Step 2 — Check for content workflow infrastructure

Search the codebase for signals that a content workflow or job processing system is present: job queues, webhook receivers, CMS integration, content approval pipelines, scheduled publishing flows, or batch content processing. If none of these are found, stop and tell the user that DeepL Agent is designed for content workflow integration and that this prompt cannot add a content workflow from scratch.

Step 3 — Check the service for agent methods

Look in the DeepL service module for methods that trigger a workflow and retrieve a task result — corresponding to the DeepL Agent API endpoints POST /v2/agent/trigger-workflow and GET /v2/agent/task/{task_id}. If they are missing, add only those two methods to the service following its existing style and expose them with clear names. Note this addition in your summary.

Step 4 — Read the workflow architecture

Understand how content items move through the existing pipeline: how jobs are enqueued and tracked, what identifiers are used to correlate input content with output, how completion is signalled — polling, webhooks, or event publishing.

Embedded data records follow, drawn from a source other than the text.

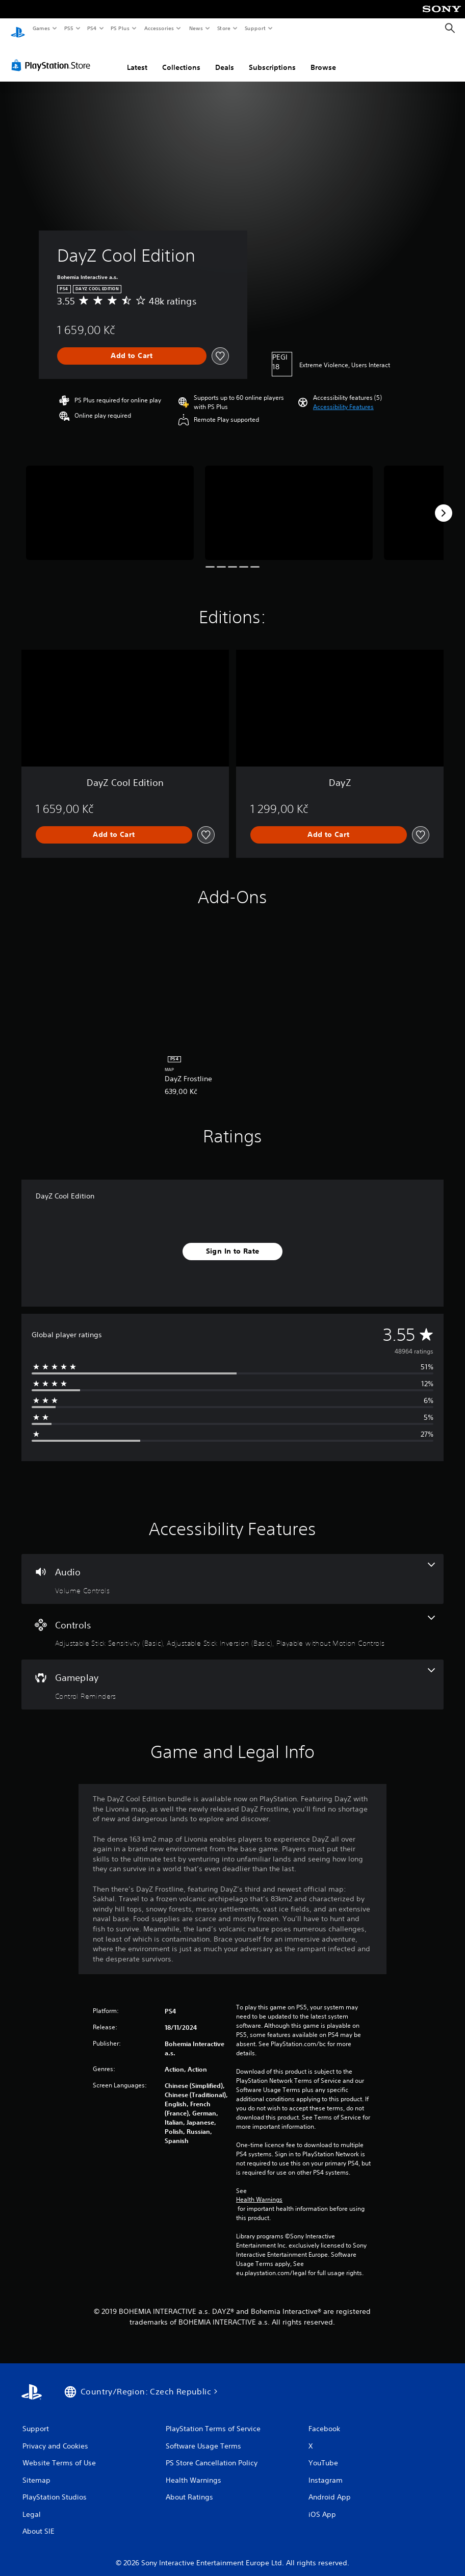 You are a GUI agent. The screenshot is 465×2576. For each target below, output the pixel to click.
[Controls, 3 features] (232, 1622)
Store (223, 28)
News (196, 28)
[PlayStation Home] (18, 28)
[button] (343, 397)
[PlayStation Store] (53, 55)
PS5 (68, 28)
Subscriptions (272, 57)
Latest (137, 57)
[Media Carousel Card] (110, 503)
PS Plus (120, 28)
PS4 (92, 28)
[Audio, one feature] (232, 1569)
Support (254, 28)
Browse (323, 57)
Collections (181, 57)
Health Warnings (259, 2190)
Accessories (158, 28)
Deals (224, 57)
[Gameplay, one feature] (232, 1675)
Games (40, 28)
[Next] (443, 503) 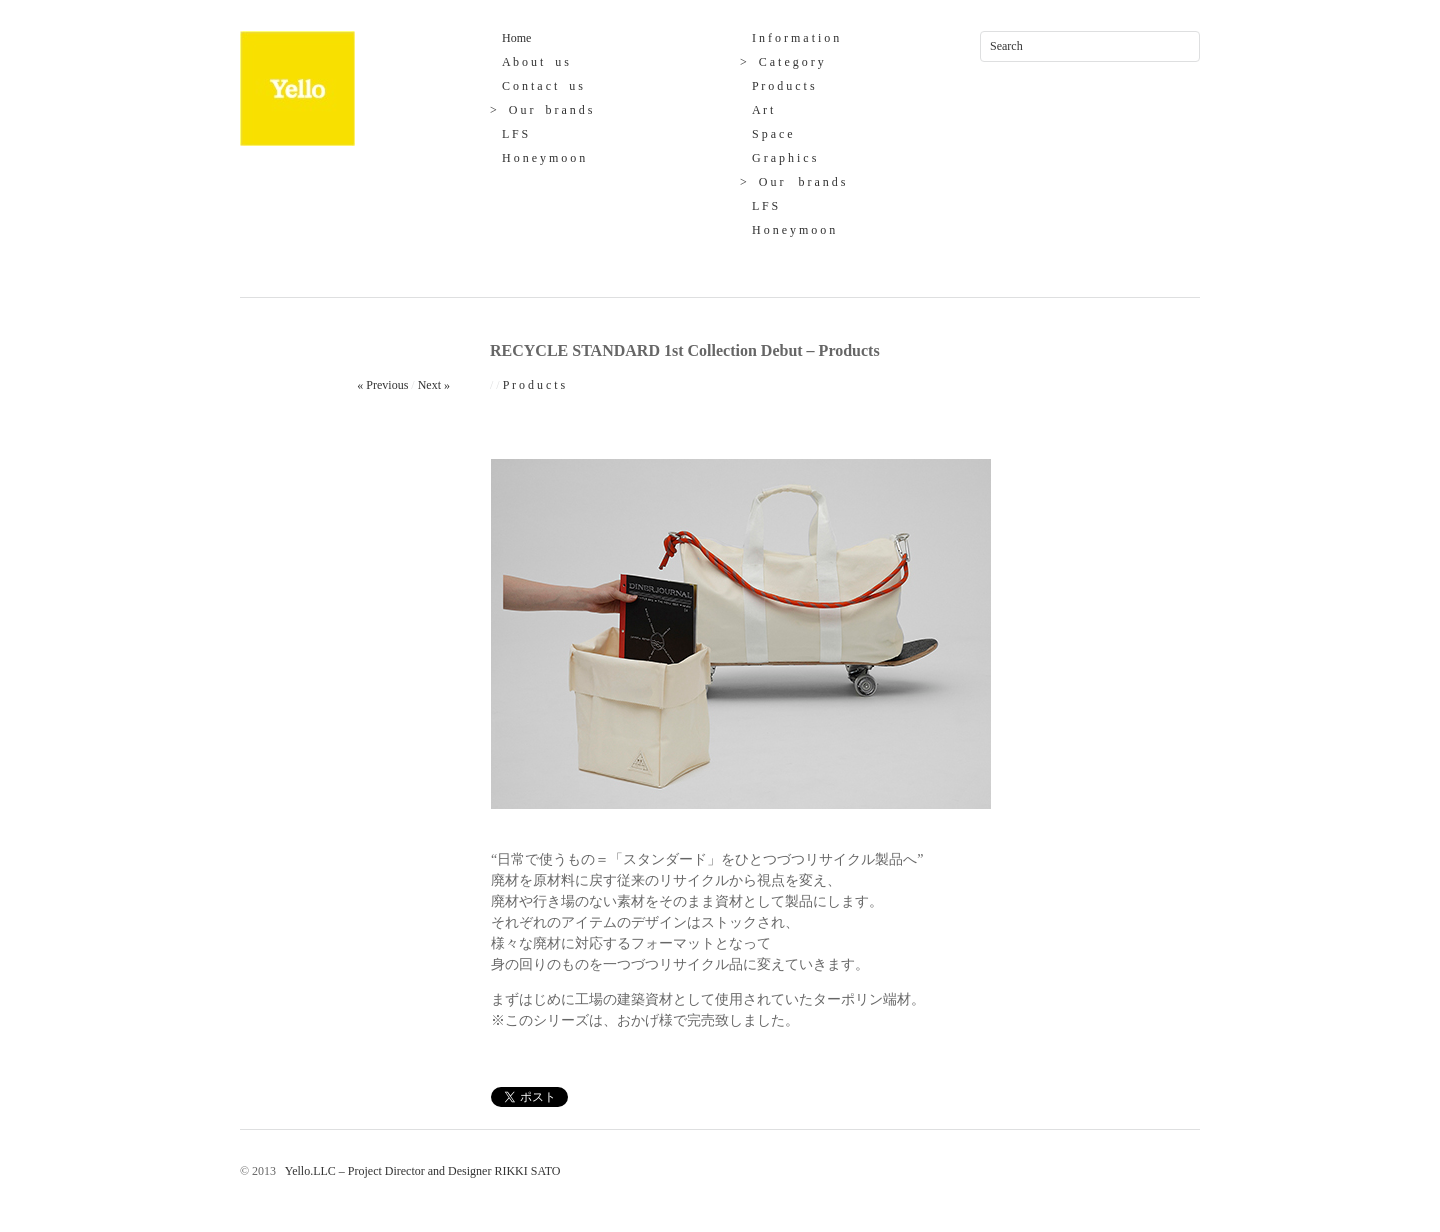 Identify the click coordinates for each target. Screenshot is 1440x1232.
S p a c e (766, 134)
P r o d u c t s (777, 86)
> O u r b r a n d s (541, 110)
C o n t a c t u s (536, 86)
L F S (509, 134)
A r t (756, 110)
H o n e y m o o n (537, 158)
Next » (434, 385)
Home (510, 38)
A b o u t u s (529, 62)
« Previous (382, 385)
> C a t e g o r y (782, 62)
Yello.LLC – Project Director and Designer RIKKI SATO (419, 1171)
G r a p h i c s (778, 158)
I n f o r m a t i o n (789, 38) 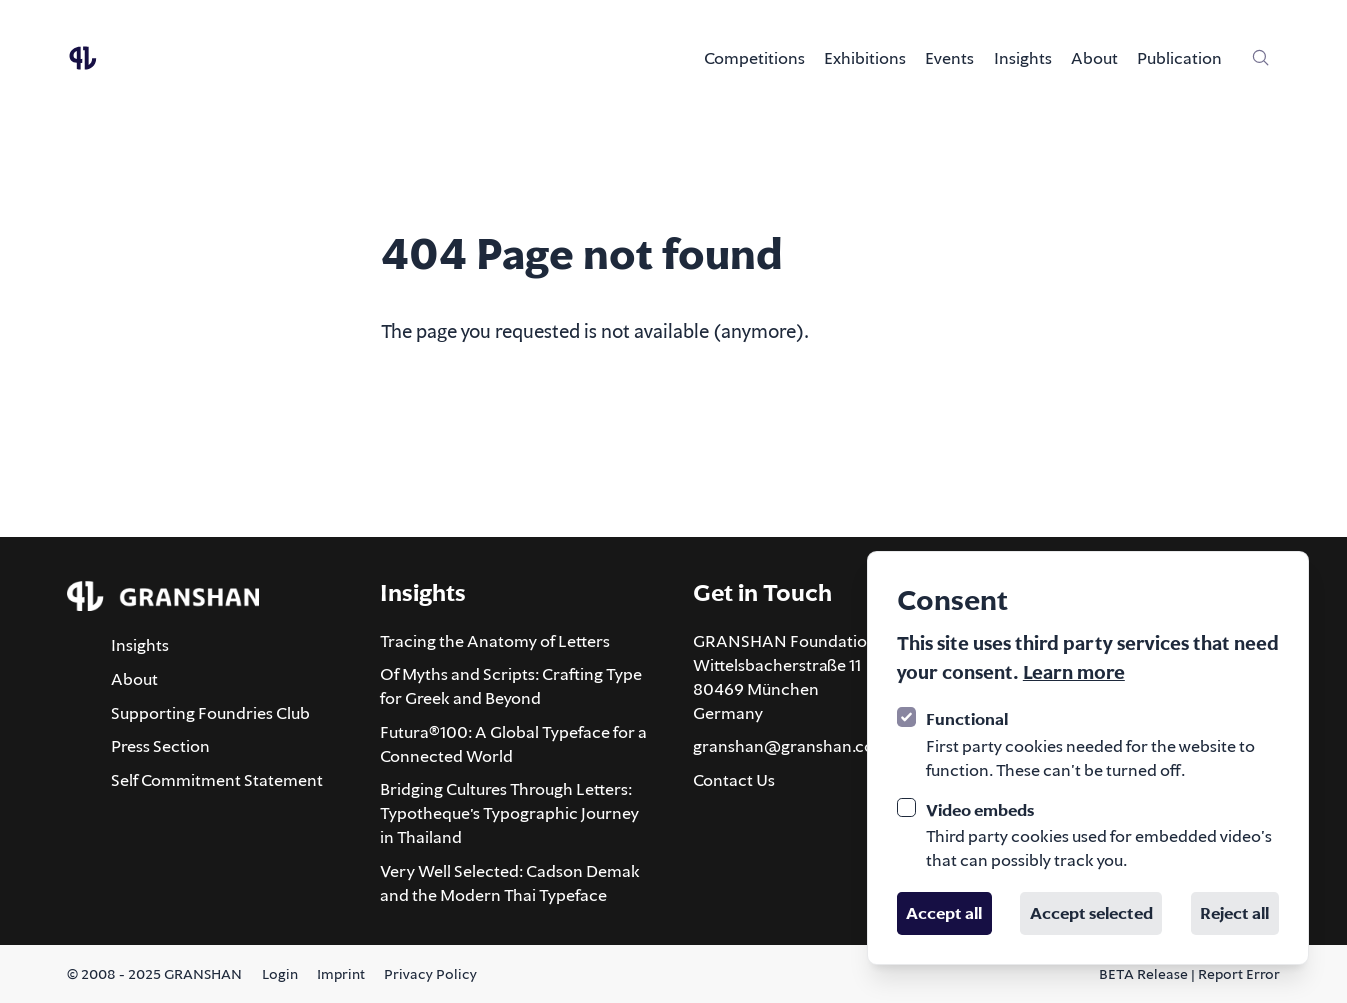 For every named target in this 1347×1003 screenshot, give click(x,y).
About (1094, 58)
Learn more (1074, 672)
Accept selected (1091, 913)
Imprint (341, 974)
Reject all (1234, 913)
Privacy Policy (430, 974)
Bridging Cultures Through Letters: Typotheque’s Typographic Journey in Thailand (509, 813)
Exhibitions (865, 58)
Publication (1179, 58)
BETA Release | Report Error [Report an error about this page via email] (1189, 974)
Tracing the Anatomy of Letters (495, 641)
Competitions (754, 58)
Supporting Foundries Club (210, 713)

Step 5 — Implement the agent integration

At the appropriate point in the existing workflow where translation should occur — typically after content approval or before publishing — call the service's trigger workflow method with the content payload and translation parameters. Store the returned task ID against the content record using the existing job tracking pattern. Retrieve results by calling the service's task result method, using polling or a scheduled check in line with how the workflow checks for other async job completions. On completion, write the translated content back into the pipeline using the same path that normal workflow output follows.

Step 6 — Handle errors

On authentication error, fail the workflow step immediately with a clear error. On task timeout or permanent failure status, mark the content item as translation-failed following the existing failure handling pattern and do not block the rest of the pipeline.

Step 7 — Print a summary

List every file created or modified and describe how translation tasks are triggered, tracked, and resolved within the existing workflow.